PHP is often the butt of jokes online, but I've always thought that quite unfair. Turns out, that I am certainly not the only one, as outlined in this article 'The Internet of PHP' where I learn that PHP is powering 77.2% of the top 10 million website backends, with the next contender being ASP.NET at a measly 6.9%. A large amount of this is Wordpress (obviously), but either way, it's a huge amount of the web and to me the summary of this article captures why:

There are languages that are even faster (Rust), have an even larger community (Node.js), or have more mature compilers (Java); but that tends to trade other values.

PHP hits a certain Goldilocks sweetspot. It is pretty fast, has a large community for productivity, features modern syntax, is actively developed, easy to learn, easy to scale, and has a large standard library. It offers high and safe concurrency at scale, yet without async complexity or blocking a main thread. It also tends to carry low maintenance cost due to a stable platform, and through a community that values compatibility and low dependency count. You will have different needs at times, of course, but for this particular sweetspot, PHP stands among very few others.

There is another thing unmentioned here: Because of this large community, stability and ease of use, it also is well practiced by Chat-GPT and Github Codex. The training data is well-fed and familiar with popular frameworks like Laravel and even libraries such as Filament. I've found Chat-GPT's AI pair programming fluency to be of higher quality than that of Node and Python - perhaps because the language has undergone less changes over the recent years.
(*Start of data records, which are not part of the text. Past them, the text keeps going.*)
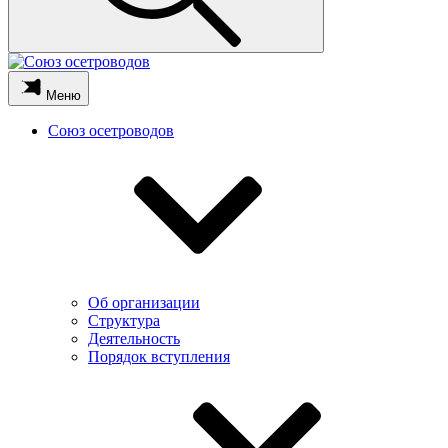
Меню
Союз осетроводов
Об организации
Структура
Деятельность
Порядок вступления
For me PHP is a good choice for static sites requiring a CMS, blogs and enterprise style software, (e.g. anything involving dashboards, tables etc). It's not always the best choice for these projects (h/t Python with Django), but it's a certainly worthy contender. That being said I was still slightly surprised at how insanely popular it is!

March 22, 2023

The way things are going...

I have now been using Chat-GPT, and Github's Copilot for coding for 3 months, and I just have to say, some days I am just breezing through tasks that would otherwise take me ages. For me, it's perfect as it excels at the tasks I actually struggle with, e.g. boring boilerplate, repetitive, data entry type things, leaving me to feel more mental space to think about the big picture as well as staying more organised.

The thing is in many cases I will have to tweak or alter some code - both the above tools are essentially super-charged autocomplete which essentially just speed up my typing ability. They still need me to direct how the code all fits together as well as read and correct mistakes.
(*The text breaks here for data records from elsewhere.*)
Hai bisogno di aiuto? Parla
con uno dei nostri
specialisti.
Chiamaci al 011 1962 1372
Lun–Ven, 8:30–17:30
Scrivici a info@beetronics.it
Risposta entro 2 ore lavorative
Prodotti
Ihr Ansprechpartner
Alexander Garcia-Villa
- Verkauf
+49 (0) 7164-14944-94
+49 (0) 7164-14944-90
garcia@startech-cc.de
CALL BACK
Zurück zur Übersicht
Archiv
Soon I may have a project using a low-code framework Oracle Apex, which recently I have spent some time watching a few tutorials and examples of projects built. I am pretty excited about this, as I can definitely see how quickly it could be used for certain types of project. Still it's not 'no-code' - having a decent knowledge of REST APIs, SQL, and CSS seems to be a must for anything but the most basic app.

Sometimes I still wonder (and slightly worry) as primarily a web developer, how much actual coding will I be doing on a daily basis say in 2-3 years time. The way things are going, it might be very little, and at some point there may be professional app builders who know very little code - but still I find it hard to believe that they would not be at a disadvantage in some way. Coding is such a rewarding activity, so it would be sad for that skill to become obsolete, but building stuff quickly and well is also great - I guess we will see!